There is nothing inherently risky about scanning a QR code when you can verify that it comes from a legitimate and safe source. However, making that determination can be tricky. Like any other website link you click on, a QR code can be the first step in a malware or phishing attack. Scammers can embed malicious URLs containing malware into a QR code which could then extract data from a mobile device when scanned. It is also possible to embed a malicious URL into a QR code that directs to a phishing site, where unsuspecting users could disclose personal or financial information.

Because human eyes cannot read QR codes like we can a web link, it is easy for attackers to alter a code to point to an alternative site without being detected. While many people are aware that QR codes can open a URL, they can be less aware of the other actions that QR codes can initiate on a user’s device. This element of surprise can make QR code security threats especially problematic.
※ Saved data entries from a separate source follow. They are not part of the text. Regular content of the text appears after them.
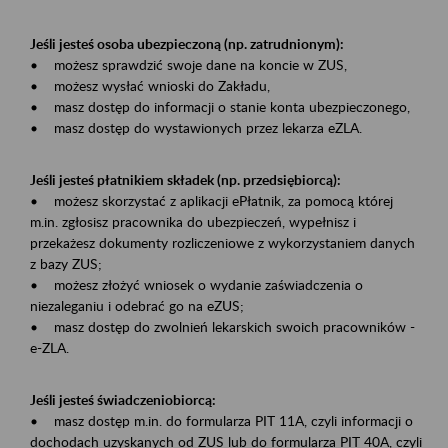
Jeśli jesteś osoba ubezpieczoną (np. zatrudnionym):
• możesz sprawdzić swoje dane na koncie w ZUS,
• możesz wysłać wnioski do Zakładu,
• masz dostęp do informacji o stanie konta ubezpieczonego,
• masz dostęp do wystawionych przez lekarza eZLA.
Jeśli jesteś płatnikiem składek (np. przedsiębiorcą):
• możesz skorzystać z aplikacji ePłatnik, za pomocą której
m.in. zgłosisz pracownika do ubezpieczeń, wypełnisz i
przekażesz dokumenty rozliczeniowe z wykorzystaniem danych
z bazy ZUS;
• możesz złożyć wniosek o wydanie zaświadczenia o
niezaleganiu i odebrać go na eZUS;
• masz dostęp do zwolnień lekarskich swoich pracowników -
e-ZLA.
Jeśli jesteś świadczeniobiorcą:
• masz dostęp m.in. do formularza PIT 11A, czyli informacji o
dochodach uzyskanych od ZUS lub do formularza PIT 40A, czyli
A typical attack involves placing malicious QR codes in public, sometimes covering up legitimate QR codes. Unsuspecting users who scan the code are taken to a malicious web page, leading to device compromise or a spoofed login page to steal user credentials.

Tips for using QR codes safely:

  • Stick to using QR codes from trusted sources, like your favorite restaurant or your bank. If you ever see a lonely QR code sticker at a bus stop, bathroom stall or unsolicited email DO NOT scan it.
  • Even when scanning QR codes from trusted sources, do a quick check for signs of tampering…does it look like someone has stuck something over it? Does it look like a legitimate, original advertisement?
  • Beware of “quishing.” In this type of attack, a hacker places a QR code inside an email designed to trick its recipients into opening a malicious link or attachment. Be just as cautious scanning a QR code as you would be with clicking an unknown web link.
  • Be careful downloading a QR reader app. They have been known to spread malware. Your phone’s camera works just fine. You may need to turn the QR reader option on in your camera settings for it to work automatically. Your phone’s camera will also display the full website it is linking you to before it takes you to the site.
  • Verify the company and URL match.
  • When in doubt, don’t scan the code. There should always be another way to get the information you need.